> Task item: Each line in the records below that has the word "divider" should be copied.

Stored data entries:
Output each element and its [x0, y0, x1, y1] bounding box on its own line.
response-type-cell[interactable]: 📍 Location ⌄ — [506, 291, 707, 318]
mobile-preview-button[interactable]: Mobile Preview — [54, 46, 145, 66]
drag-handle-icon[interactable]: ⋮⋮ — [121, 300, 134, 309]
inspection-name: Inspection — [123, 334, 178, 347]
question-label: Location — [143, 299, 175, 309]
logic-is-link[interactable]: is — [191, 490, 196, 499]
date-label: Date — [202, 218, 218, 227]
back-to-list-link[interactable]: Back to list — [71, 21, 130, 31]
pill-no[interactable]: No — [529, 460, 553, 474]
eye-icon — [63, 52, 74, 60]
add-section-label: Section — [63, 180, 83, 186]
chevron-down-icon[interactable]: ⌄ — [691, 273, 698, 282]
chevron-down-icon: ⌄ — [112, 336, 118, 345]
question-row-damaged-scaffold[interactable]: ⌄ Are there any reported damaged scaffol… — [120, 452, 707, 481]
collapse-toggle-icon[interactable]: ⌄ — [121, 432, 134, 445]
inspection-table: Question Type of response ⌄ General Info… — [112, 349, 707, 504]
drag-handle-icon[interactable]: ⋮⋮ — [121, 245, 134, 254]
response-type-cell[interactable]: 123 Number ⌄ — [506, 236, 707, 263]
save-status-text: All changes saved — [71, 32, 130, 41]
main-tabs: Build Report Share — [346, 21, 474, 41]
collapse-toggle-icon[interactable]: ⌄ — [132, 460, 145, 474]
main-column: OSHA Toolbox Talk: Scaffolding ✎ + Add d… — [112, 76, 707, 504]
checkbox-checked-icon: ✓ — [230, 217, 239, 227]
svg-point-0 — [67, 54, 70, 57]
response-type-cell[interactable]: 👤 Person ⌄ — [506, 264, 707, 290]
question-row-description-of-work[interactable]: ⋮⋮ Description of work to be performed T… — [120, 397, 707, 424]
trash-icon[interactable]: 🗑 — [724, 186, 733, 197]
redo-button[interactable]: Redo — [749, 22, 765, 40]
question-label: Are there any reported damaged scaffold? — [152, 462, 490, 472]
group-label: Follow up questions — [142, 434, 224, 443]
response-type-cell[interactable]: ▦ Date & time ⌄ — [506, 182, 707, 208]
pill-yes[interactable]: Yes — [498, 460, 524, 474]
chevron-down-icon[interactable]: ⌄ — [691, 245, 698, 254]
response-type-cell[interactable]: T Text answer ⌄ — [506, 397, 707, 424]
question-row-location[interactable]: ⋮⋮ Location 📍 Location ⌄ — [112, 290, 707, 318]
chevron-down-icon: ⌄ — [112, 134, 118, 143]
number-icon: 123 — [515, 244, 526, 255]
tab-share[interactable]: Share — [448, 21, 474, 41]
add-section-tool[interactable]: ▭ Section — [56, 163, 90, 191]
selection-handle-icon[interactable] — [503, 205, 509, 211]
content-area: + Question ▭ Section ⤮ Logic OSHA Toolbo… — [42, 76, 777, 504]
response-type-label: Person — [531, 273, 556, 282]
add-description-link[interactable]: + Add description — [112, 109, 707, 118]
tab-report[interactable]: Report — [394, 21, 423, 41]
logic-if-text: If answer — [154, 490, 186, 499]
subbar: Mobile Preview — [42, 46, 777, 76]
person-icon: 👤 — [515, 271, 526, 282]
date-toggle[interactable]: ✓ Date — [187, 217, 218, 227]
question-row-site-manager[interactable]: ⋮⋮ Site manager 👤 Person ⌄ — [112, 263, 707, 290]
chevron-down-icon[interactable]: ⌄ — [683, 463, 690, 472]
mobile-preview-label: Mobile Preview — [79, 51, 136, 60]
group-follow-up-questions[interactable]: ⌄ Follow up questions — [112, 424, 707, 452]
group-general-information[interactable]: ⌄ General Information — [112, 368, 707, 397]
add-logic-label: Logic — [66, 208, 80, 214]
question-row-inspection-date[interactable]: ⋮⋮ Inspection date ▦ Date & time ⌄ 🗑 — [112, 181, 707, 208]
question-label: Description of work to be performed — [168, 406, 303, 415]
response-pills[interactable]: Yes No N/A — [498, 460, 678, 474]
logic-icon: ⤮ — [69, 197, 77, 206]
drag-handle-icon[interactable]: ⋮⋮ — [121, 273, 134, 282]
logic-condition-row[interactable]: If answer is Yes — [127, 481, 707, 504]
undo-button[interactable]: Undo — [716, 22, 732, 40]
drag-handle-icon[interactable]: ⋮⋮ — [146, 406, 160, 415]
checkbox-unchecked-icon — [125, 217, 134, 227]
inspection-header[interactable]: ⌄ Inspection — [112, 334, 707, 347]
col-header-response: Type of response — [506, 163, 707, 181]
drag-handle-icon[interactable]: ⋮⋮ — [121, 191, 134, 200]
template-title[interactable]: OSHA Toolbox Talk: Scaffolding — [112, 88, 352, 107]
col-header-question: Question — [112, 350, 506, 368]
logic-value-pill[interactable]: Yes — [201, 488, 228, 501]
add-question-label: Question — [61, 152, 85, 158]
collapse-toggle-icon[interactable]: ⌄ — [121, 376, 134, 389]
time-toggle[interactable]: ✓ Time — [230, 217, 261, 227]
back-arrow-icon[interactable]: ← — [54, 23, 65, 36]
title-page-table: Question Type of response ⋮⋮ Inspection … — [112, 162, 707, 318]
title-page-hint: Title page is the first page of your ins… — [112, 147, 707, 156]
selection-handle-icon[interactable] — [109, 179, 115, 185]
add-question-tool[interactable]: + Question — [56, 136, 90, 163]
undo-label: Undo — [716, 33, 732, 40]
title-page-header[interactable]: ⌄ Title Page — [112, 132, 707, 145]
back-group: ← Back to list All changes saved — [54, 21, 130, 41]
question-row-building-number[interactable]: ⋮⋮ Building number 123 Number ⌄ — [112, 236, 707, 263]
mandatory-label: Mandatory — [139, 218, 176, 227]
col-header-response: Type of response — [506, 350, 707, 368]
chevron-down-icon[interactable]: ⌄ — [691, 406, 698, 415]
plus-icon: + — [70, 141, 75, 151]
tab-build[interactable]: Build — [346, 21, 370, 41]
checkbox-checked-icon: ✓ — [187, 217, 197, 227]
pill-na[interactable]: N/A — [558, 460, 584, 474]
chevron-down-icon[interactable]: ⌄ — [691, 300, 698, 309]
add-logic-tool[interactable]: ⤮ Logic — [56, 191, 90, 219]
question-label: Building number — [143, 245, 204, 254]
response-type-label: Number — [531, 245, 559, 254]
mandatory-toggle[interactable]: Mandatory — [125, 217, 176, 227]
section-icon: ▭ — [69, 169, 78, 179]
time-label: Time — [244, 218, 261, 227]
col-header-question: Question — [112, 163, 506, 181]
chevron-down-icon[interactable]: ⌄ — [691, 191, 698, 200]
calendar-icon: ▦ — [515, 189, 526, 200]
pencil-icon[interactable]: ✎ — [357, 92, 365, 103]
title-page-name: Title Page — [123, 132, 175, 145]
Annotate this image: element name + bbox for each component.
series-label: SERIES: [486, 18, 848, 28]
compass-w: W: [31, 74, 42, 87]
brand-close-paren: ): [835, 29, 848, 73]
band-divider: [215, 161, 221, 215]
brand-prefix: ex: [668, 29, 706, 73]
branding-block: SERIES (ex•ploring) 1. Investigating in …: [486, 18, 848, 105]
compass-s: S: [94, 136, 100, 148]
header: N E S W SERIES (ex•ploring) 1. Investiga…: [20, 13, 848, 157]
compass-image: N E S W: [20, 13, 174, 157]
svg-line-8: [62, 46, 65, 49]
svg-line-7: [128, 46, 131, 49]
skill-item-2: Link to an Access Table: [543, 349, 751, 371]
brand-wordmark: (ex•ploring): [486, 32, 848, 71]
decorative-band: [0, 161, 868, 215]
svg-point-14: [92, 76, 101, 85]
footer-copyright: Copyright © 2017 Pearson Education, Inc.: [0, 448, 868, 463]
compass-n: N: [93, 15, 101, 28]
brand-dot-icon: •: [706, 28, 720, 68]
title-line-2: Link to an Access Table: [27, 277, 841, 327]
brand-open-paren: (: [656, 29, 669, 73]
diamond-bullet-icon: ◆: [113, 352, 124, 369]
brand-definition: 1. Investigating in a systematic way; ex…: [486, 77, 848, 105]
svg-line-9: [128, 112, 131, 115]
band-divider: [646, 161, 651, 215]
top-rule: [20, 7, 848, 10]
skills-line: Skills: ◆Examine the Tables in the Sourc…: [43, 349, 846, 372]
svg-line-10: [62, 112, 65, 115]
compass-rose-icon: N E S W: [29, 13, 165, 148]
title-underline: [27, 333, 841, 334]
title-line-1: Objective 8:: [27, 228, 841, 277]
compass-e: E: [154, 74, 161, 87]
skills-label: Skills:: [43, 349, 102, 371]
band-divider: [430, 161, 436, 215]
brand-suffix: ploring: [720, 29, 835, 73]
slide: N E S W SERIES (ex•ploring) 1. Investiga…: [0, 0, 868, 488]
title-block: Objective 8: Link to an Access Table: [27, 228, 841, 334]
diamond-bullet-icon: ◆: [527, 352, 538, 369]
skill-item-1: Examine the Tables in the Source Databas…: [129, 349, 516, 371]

> The completed task:
band-divider: [215, 161, 221, 215]
band-divider: [646, 161, 651, 215]
band-divider: [430, 161, 436, 215]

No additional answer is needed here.